→ **ACTIVITY**:
Each line from the start of the records through the line containing "Whale Casino" is to be transcribed exactly, and no other line is to be included.

→ **EXERCISE MATERIAL**:
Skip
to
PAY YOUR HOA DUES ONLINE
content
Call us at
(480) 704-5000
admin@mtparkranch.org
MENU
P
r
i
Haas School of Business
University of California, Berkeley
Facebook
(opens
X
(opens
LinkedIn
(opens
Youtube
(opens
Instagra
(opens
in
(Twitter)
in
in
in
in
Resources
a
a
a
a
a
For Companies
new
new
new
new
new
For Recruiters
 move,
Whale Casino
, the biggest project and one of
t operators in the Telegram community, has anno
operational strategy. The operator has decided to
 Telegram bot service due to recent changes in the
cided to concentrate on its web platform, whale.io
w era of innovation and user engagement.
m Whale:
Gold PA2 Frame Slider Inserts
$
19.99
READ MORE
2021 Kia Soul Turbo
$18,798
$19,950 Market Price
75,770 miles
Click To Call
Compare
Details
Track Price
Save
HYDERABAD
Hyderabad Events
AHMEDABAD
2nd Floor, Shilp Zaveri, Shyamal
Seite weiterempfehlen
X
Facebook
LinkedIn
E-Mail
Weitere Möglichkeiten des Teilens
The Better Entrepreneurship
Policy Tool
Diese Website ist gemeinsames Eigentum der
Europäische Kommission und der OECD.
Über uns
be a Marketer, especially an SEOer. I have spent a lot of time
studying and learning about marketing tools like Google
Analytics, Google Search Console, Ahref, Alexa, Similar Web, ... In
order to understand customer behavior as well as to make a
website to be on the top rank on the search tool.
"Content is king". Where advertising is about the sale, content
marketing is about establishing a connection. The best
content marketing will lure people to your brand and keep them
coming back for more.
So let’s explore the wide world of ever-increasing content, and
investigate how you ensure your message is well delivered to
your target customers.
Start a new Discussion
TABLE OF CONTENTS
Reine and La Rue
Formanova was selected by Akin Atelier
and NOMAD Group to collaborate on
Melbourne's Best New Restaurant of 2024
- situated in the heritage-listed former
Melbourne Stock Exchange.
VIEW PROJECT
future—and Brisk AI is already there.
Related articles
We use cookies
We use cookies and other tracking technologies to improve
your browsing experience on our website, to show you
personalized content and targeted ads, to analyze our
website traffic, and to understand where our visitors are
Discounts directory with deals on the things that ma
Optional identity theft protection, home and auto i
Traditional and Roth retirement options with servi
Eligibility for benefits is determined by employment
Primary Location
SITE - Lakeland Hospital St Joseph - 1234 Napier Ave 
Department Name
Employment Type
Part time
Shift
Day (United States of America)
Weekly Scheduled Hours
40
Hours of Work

→ **YOUR SOLUTION**:
Skip
to
PAY YOUR HOA DUES ONLINE
content
Call us at
(480) 704-5000
admin@mtparkranch.org
MENU
P
r
i
Haas School of Business
University of California, Berkeley
Facebook
(opens
X
(opens
LinkedIn
(opens
Youtube
(opens
Instagra
(opens
in
(Twitter)
in
in
in
in
Resources
a
a
a
a
a
For Companies
new
new
new
new
new
For Recruiters
 move,
Whale Casino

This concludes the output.